The Town Square Complex is a three-building mixed use development in Downtown Saint Paul, Minnesota, United States. The complex contains the 27-story Bremer Tower, the 25-story UBS Plaza, and the 16-story DoubleTree by Hilton St. Paul Downtown hotel. The modernist building complex also contains two stories of commercial and retail space and is connected to several nearby buildings such as Wells Fargo Place via elevated skyway.

==History==
The Town Square complex was built in 1980 as a public-private partnership with the City of Saint Paul, originally containing two office towers, a hotel, two floors of retail anchored by a Donaldson's department store, and an indoor park on the third floor above the shopping mall. The complex was originally slated to feature a terminal for a proposed people mover system that would have run from downtown Saint Paul to the Minnesota State Capitol. An empty diagonal slat between the Bremer Tower and UBS Plaza towers marks where the terminal would have been.

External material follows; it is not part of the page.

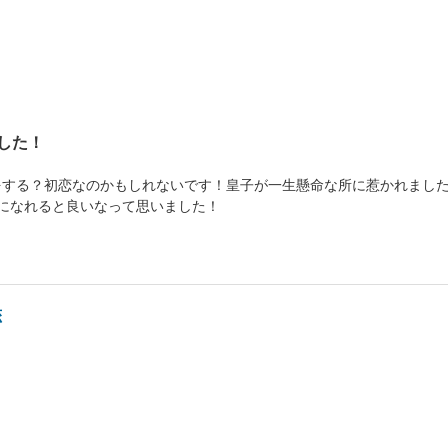
した！
をする？初恋なのかもしれないです！皇子が一生懸命な所に惹かれまし
になれると良いなって思いました！
恋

The enclosed park, which was operated and maintained by the city of Saint Paul, featured over 250 species of live plants and water features including a waterfall and a stream underneath a glass roof containing over 1,000 glass panels. From 1989 to 2000, the indoor park featured Cafesjian's Carousel, a carousel built in 1914 by the Philadelphia Toboggan Company which the City of St. Paul acquired from the Minnesota State Fair; the carousel was eventually moved to Como Park. In 2000, the indoor park was closed and sold to a private owner to be used as a wedding and event venue, however, the business was not able to open due to the space requiring over $2 million in repairs due to leaks; the City of Saint Paul was ordered to pay $200,000 in damages. The indoor park has since remained vacant and is closed to the public.